I am having some trouble with my Django/Celery/PyCuda setup. I am using PyCuda for some image processing on a Amazon EC2 G2 instance. Here is the info on my Cuda-capable GRID K520 card: Detected 1 CUDA Capable device(s)
Device 0: "GRID K520"
CUDA Driver Version / Runtime Version 6.0 / 6.0
CUDA Capability Major/Minor version number: 3.0
Total amount of global memory: 4096 MBytes (4294770688 bytes)
( 8) Multiprocessors, (192) CUDA Cores/MP: 1536 CUDA Cores
GPU Clock rate: 797 MHz (0.80 GHz)
Memory Clock rate: 2500 Mhz
Memory Bus Width: 256-bit
L2 Cache Size: 524288 bytes
Maximum Texture Dimension Size (x,y,z) 1D=(65536), 2D=(65536, 65536), 3D=(4096, 4096, 4096)

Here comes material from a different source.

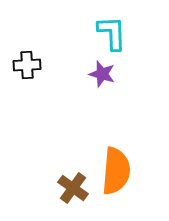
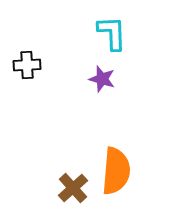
purple star: moved 5 px down
brown cross: rotated 12 degrees clockwise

Maximum Layered 1D Texture Size, (num) layers 1D=(16384), 2048 layers
Maximum Layered 2D Texture Size, (num) layers 2D=(16384, 16384), 2048 layers
Total amount of constant memory: 65536 bytes
Total amount of shared memory per block: 49152 bytes
Total number of registers available per block: 65536
Warp size: 32
Maximum number of threads per multiprocessor: 2048
Maximum number of threads per block: 1024
Max dimension size of a thread block (x,y,z): (1024, 1024, 64)
Max dimension size of a grid size (x,y,z): (2147483647, 65535, 65535)

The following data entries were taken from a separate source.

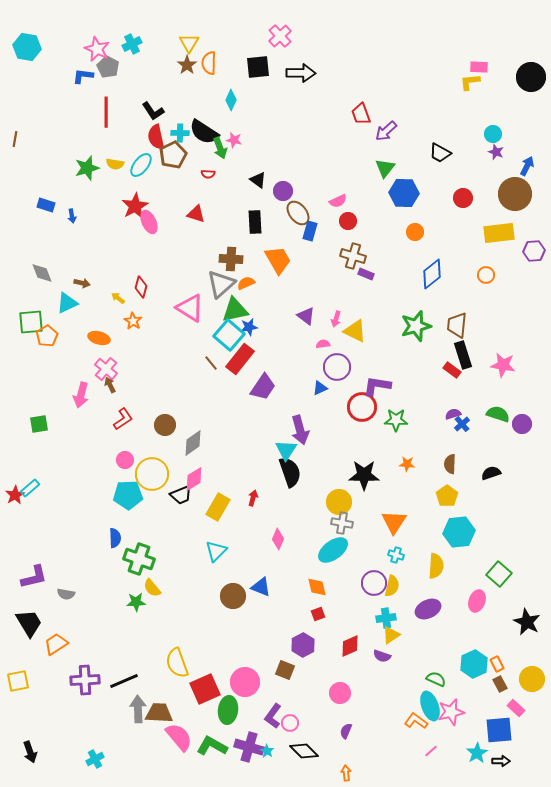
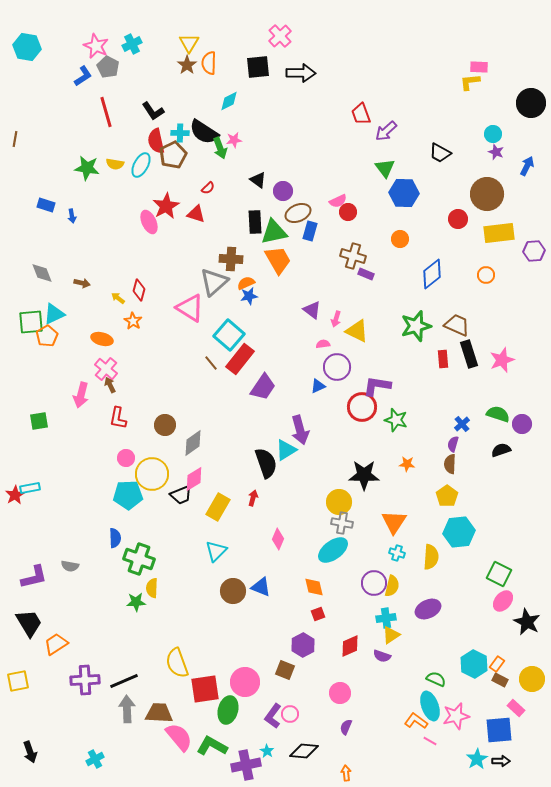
pink star at (97, 49): moved 1 px left, 3 px up
blue L-shape at (83, 76): rotated 140 degrees clockwise
black circle at (531, 77): moved 26 px down
cyan diamond at (231, 100): moved 2 px left, 1 px down; rotated 40 degrees clockwise
red line at (106, 112): rotated 16 degrees counterclockwise
red semicircle at (156, 137): moved 4 px down
pink star at (234, 140): rotated 21 degrees counterclockwise
cyan ellipse at (141, 165): rotated 10 degrees counterclockwise
green star at (87, 168): rotated 25 degrees clockwise
green triangle at (385, 168): rotated 15 degrees counterclockwise
red semicircle at (208, 174): moved 14 px down; rotated 48 degrees counterclockwise
brown circle at (515, 194): moved 28 px left
red circle at (463, 198): moved 5 px left, 21 px down
red star at (135, 206): moved 31 px right
brown ellipse at (298, 213): rotated 75 degrees counterclockwise
red circle at (348, 221): moved 9 px up
orange circle at (415, 232): moved 15 px left, 7 px down
gray triangle at (221, 284): moved 7 px left, 2 px up
red diamond at (141, 287): moved 2 px left, 3 px down
cyan triangle at (67, 303): moved 13 px left, 11 px down
green triangle at (235, 310): moved 39 px right, 78 px up
purple triangle at (306, 316): moved 6 px right, 6 px up
brown trapezoid at (457, 325): rotated 108 degrees clockwise
blue star at (249, 327): moved 31 px up
yellow triangle at (355, 331): moved 2 px right
orange ellipse at (99, 338): moved 3 px right, 1 px down
black rectangle at (463, 355): moved 6 px right, 1 px up
pink star at (503, 365): moved 1 px left, 5 px up; rotated 30 degrees counterclockwise
red rectangle at (452, 370): moved 9 px left, 11 px up; rotated 48 degrees clockwise
blue triangle at (320, 388): moved 2 px left, 2 px up
purple semicircle at (453, 414): moved 30 px down; rotated 56 degrees counterclockwise
red L-shape at (123, 419): moved 5 px left, 1 px up; rotated 135 degrees clockwise
green star at (396, 420): rotated 15 degrees clockwise
green square at (39, 424): moved 3 px up
cyan triangle at (286, 450): rotated 25 degrees clockwise
pink circle at (125, 460): moved 1 px right, 2 px up
black semicircle at (290, 472): moved 24 px left, 9 px up
black semicircle at (491, 473): moved 10 px right, 23 px up
cyan rectangle at (30, 488): rotated 30 degrees clockwise
cyan cross at (396, 555): moved 1 px right, 2 px up
yellow semicircle at (436, 566): moved 5 px left, 9 px up
green square at (499, 574): rotated 15 degrees counterclockwise
orange diamond at (317, 587): moved 3 px left
yellow semicircle at (152, 588): rotated 42 degrees clockwise
gray semicircle at (66, 594): moved 4 px right, 28 px up
brown circle at (233, 596): moved 5 px up
pink ellipse at (477, 601): moved 26 px right; rotated 20 degrees clockwise
cyan hexagon at (474, 664): rotated 8 degrees counterclockwise
orange rectangle at (497, 664): rotated 63 degrees clockwise
brown rectangle at (500, 684): moved 4 px up; rotated 35 degrees counterclockwise
red square at (205, 689): rotated 16 degrees clockwise
gray arrow at (138, 709): moved 11 px left
green ellipse at (228, 710): rotated 8 degrees clockwise
pink star at (451, 712): moved 5 px right, 4 px down
pink circle at (290, 723): moved 9 px up
purple semicircle at (346, 731): moved 4 px up
purple cross at (249, 747): moved 3 px left, 18 px down; rotated 28 degrees counterclockwise
black diamond at (304, 751): rotated 40 degrees counterclockwise
pink line at (431, 751): moved 1 px left, 10 px up; rotated 72 degrees clockwise
cyan star at (477, 753): moved 6 px down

Maximum memory pitch: 2147483647 bytes
Texture alignment: 512 bytes
Concurrent copy and kernel execution: Yes with 2 copy engine(s)
Run time limit on kernels: No
Integrated GPU sharing Host Memory: No
Support host page-locked memory mapping: Yes
Alignment requirement for Surfaces: Yes
Device has ECC support: Disabled
Device supports Unified Addressing (UVA): Yes
Device PCI Bus ID / PCI location ID: 0 / 3
Compute Mode:
< Default (multiple host threads can use ::cudaSetDevice() with device simultaneously) >
deviceQuery, CUDA Driver = CUDART, CUDA Driver Version = 6.0, CUDA Runtime Version = 6.0, NumDevs = 1, Device0 = GRID K520
Result = PASS
I am using a pretty out-of-the-box celery config. I have a set of tasks defined in utils/tasks.py, which are tested and work before attempting to use PyCuda. I installed PyCuda via pip.
At the top of the file that I am having trouble with, I do my standard imports:
from celery import task
# other imports
import os
try:
import Image
except Exception:
from PIL import Image
import time
#Cuda imports
import pycuda.autoinit
import pycuda.driver as cuda
from pycuda.compiler import SourceModule
import numpy
A remote server initiates a task, which follows this basic workflow:
@task()
def photo_function(photo_id,...):
print 'Got photo...'
... Do some stuff ...
result = do_photo_manipulation(photo_id)
return result
def do_photo_manipulation(photo_id):
im = Image.open(inPath)
px = numpy.array(im)
px = px.astype(numpy.float32)
d_px = cuda.mem_alloc(px.nbytes)
... (Do stuff with the pixel array) ...
return new_image
This works if I run it in shell plus (ie, ./manage.py shell_plus) and if I run it as a standalone, outside-of-django-and-celery process. It's only in this context it fails, with the error: cuMemAlloc failed: not initialized
I have looked at other solutions for a while, and tried putting the import statement to do the initialization in the function itself. I have also plugged in a wait() statement, to ensure it's not a problem of the gpu being ready to do work.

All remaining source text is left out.